Dataset records
------------------------

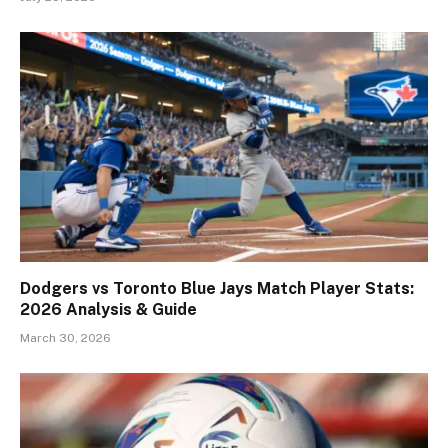
Dodgers vs Toronto Blue Jays Match Player Stats:
2026 Analysis & Guide
March 30, 2026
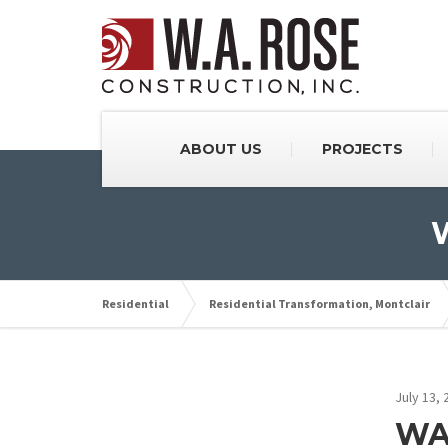
ABOUT US
PROJECTS
W
Residential
Residential Transformation, Montclair
July 13, 
WAR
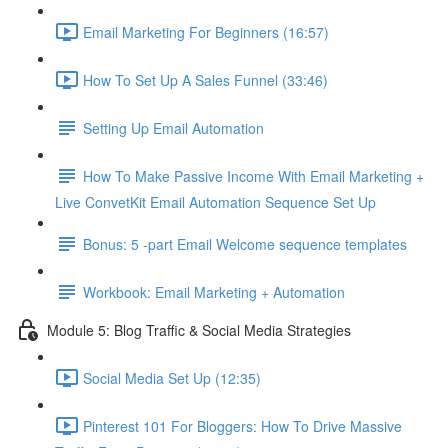
Email Marketing For Beginners (16:57)
How To Set Up A Sales Funnel (33:46)
Setting Up Email Automation
How To Make Passive Income With Email Marketing +
Live ConvetKit Email Automation Sequence Set Up
Bonus: 5 -part Email Welcome sequence templates
Workbook: Email Marketing + Automation
Module 5: Blog Traffic & Social Media Strategies
Social Media Set Up (12:35)
Pinterest 101 For Bloggers: How To Drive Massive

------------------------

_WHAT YOU HAVE TO DO_: Check each line of the entries above for the string "Automation", and return those that contain it.

_EXERCISE RESPONSE_:
Setting Up Email Automation
Live ConvetKit Email Automation Sequence Set Up
Workbook: Email Marketing + Automation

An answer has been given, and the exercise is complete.